Se o pessoal da sala de visitas quiser entrar até a cozinha, aceitar
ser seduzido pelos cheiros e gostos, concordar em beber um pouco de
vinho, permitir-se ser levado pela loucura do Espírito (em inglês –
deliciosa revelação semântica –, as bebidas alcoólicas têm o
nome de spirits...), então poderemos conversar. Não existe
nada de insólito nisso, pois, a se acreditar nos relatos inspirados,
na experiência do Pentecostes, quando os “possuídos” começaram
a falar línguas estranhas, o pessoal que estava na sala de visitas
pensou que se tratava de uma orgia. “Estão todos bêbados”, eles
disseram. Foi o que Hegel, esse estranho filósofo que tentou, sem
êxito, misturar a cozinha com a sala de visitas, compreendeu muito
bem, chegando mesmo a afirmar que “a razão é uma orgia bacanal na
qual nem um só dos participantes está sóbrio”. Lá está também
Feuerbach, que Marx malvadamente distorceu, dizendo que ele só
pensava com os olhos. Mas, para Feuerbach, os olhos estão a serviço
da boca, como acontece na cozinha. “Cada olhar é um olhar
desejante...” “Somos o que comemos”, ele dizia (“man ist
was man isst”). Lembro-me de que os lugares sagrados primitivos
não eram nem salas de visitas, nem salas de aula, mas altares:
fogões onde a carne era queimada. E os textos inspirados dizem que
Deus gostava do cheiro pacificante que deles subia.
Na
cozinha também se comem os caquis, coisa impensável na sala de
visitas. Podem imaginar as visitas de cerimônia, com as mãos e
bocas lambuzadas? Quem come caqui tem que aceitar ser criança. E,
como não existe salvação a menos que nos tornemos crianças (coisa
em que ninguém acredita...), tratei de fazer um ensaio de teologia
comestível com o título “Sobre deuses e caquis”. Alguns comeram
e gostaram. Outros comeram e não gostaram. Disseram que caqui não
combina com a gravidade do Ser divino. Alegaram que eu não levava
Deus a sério. Levo Deus muito a sério. Mas não levo a sério este
caqui delicioso que se chama teologia. Se eu tivesse falado sobre as
chagas de Cristo, tudo estaria bem. Feridas são respeitáveis;
combinam com o Ser divino. Penso diferente. Quem é grave é o diabo.

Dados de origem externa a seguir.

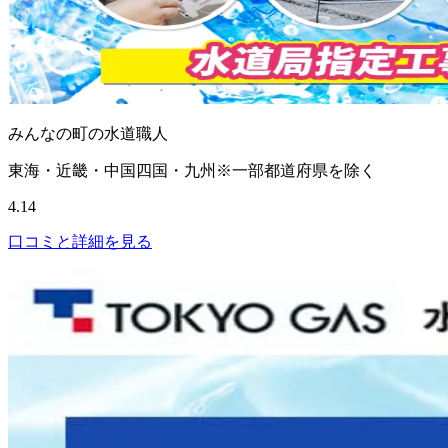
みんなの町の水道職人
東海・近畿・中国四国・九州※一部都道府県を除く
4.14
口コミと詳細を見る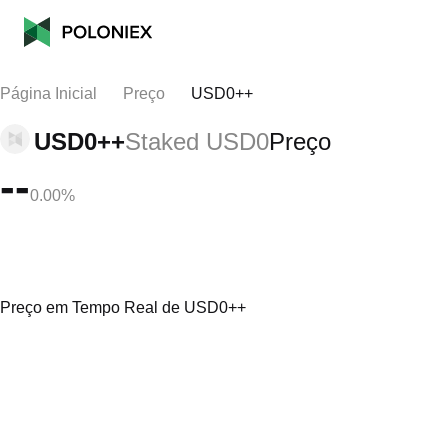
Página Inicial
Preço
USD0++
USD0++
Staked USD0
Preço
--
0.00%
Preço em Tempo Real de USD0++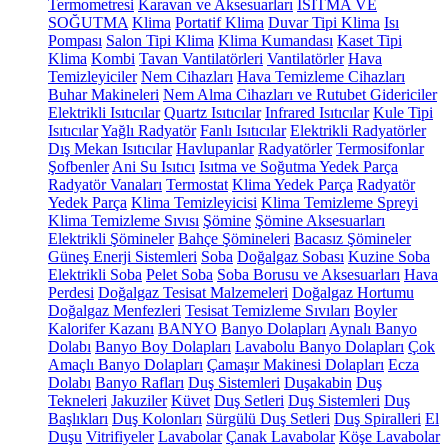
Termometresi
Karavan ve Aksesuarları
ISITMA VE
SOĞUTMA
Klima
Portatif Klima
Duvar Tipi Klima
Isı
Pompası
Salon Tipi Klima
Klima Kumandası
Kaset Tipi
Klima
Kombi
Tavan Vantilatörleri
Vantilatörler
Hava
Temizleyiciler
Nem Cihazları
Hava Temizleme Cihazları
Buhar Makineleri
Nem Alma Cihazları ve Rutubet Gidericiler
Elektrikli Isıtıcılar
Quartz Isıtıcılar
Infrared Isıtıcılar
Kule Tipi
Isıtıcılar
Yağlı Radyatör
Fanlı Isıtıcılar
Elektrikli Radyatörler
Dış Mekan Isıtıcılar
Havlupanlar
Radyatörler
Termosifonlar
Şofbenler
Ani Su Isıtıcı
Isıtma ve Soğutma Yedek Parça
Radyatör Vanaları
Termostat
Klima Yedek Parça
Radyatör
Yedek Parça
Klima Temizleyicisi
Klima Temizleme Spreyi
Klima Temizleme Sıvısı
Şömine
Şömine Aksesuarları
Elektrikli Şömineler
Bahçe Şömineleri
Bacasız Şömineler
Güneş Enerji Sistemleri
Soba
Doğalgaz Sobası
Kuzine Soba
Elektrikli Soba
Pelet Soba
Soba Borusu ve Aksesuarları
Hava
Perdesi
Doğalgaz Tesisat Malzemeleri
Doğalgaz Hortumu
Doğalgaz Menfezleri
Tesisat Temizleme Sıvıları
Boyler
Kalorifer Kazanı
BANYO
Banyo Dolapları
Aynalı Banyo
Dolabı
Banyo Boy Dolapları
Lavabolu Banyo Dolapları
Çok
Amaçlı Banyo Dolapları
Çamaşır Makinesi Dolapları
Ecza
Dolabı
Banyo Rafları
Duş Sistemleri
Duşakabin
Duş
Tekneleri
Jakuziler
Küvet
Duş Setleri
Duş Sistemleri
Duş
Başlıkları
Duş Kolonları
Sürgülü Duş Setleri
Duş Spiralleri
El
Duşu
Vitrifiyeler
Lavabolar
Çanak Lavabolar
Köşe Lavabolar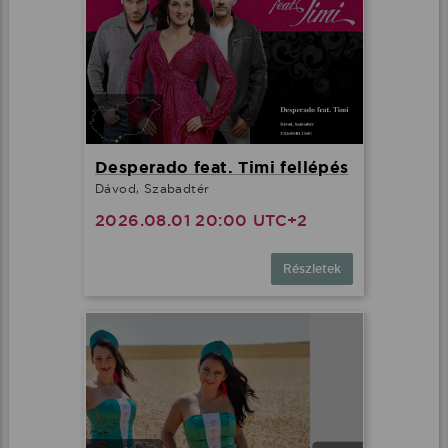
Desperado feat. Timi fellépés
Dávod, Szabadtér
2026.08.01 20:00 UTC+2
Részletek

Ele se sente bem na sala de visitas. Mas Deus é Espírito, leve, faz
todas as coisas voarem e dançarem.
Tenho
a suspeita de que nossas conversas ecumênicas aconteçam sempre na
sala de visitas, governadas pela dialética do entrar sem deixar
entrar. Se se sentem cheiros culinários ou se se ouvem gemidos
reveladores, todos observam respeitoso silêncio. Também as igrejas
têm salas de visitas e cozinhas, só que nas cozinhas os visitantes
não podem entrar. E me veio a hipótese, que desejo explorar, de que
o respeitável discurso da ética e da política, que acontece
segundo a etiqueta da sala de visitas, é uma forma de silenciar um
outro discurso proibido, mal/dito: o discurso do amor.
A
fala do poder não nos causa embaraço algum. Sobre ela não paira
nenhum interdito. Tanto que, ao que me consta, as autoridades
eclesiásticas, até o momento, não lançaram proibições sobre os
rambos da vida nem sobre aqueles que se dedicam à fabricação das
armas. No entanto, pudicos parlamentares evangélicos se movimentaram
para que se retirassem, do salão do congresso, telas que mostravam
os seios nus das mulheres, enquanto conservadores e liberais
católicos se uniram para impedir a apresentação de Je vous salue,
Marie! Camisinhas de Vênus são terrores infernais maiores que a
violência do poder. Como disse alguém, censor é aquele que corta a
cena quando o mocinho beija o seio da mocinha e deixa a cena quando o
bandido corta o seio da mocinha. Brinco com a insólita possibilidade
de que o discurso político tenha a função não confessada de
silenciar o discurso erótico. É sintomático que, até agora, tanto
as teologias conservadoras quanto as revolucionárias não tenham
sido capazes de elaborar um discurso prazeroso, e muito menos um
discurso sobre o prazer. A ética e a política parecem-me ser a
continuação moderna do ascetismo que faz silêncio sobre as vozes
do corpo. O discurso do sacrifício vai muito bem na sala de visitas.
Teologia
ao redor do fogão: aquela que tem a coragem para penetrar nas
intimidades da casa. Claro que ela é embaraçosa. Mas penso que esse
é o único caminho para uma honestidade ecumênica. É preciso que
nos assentemos juntos ao redor do fogo para ali falar sobre o fogo
que queima dentro dos corpos que a sala de visitas congelou.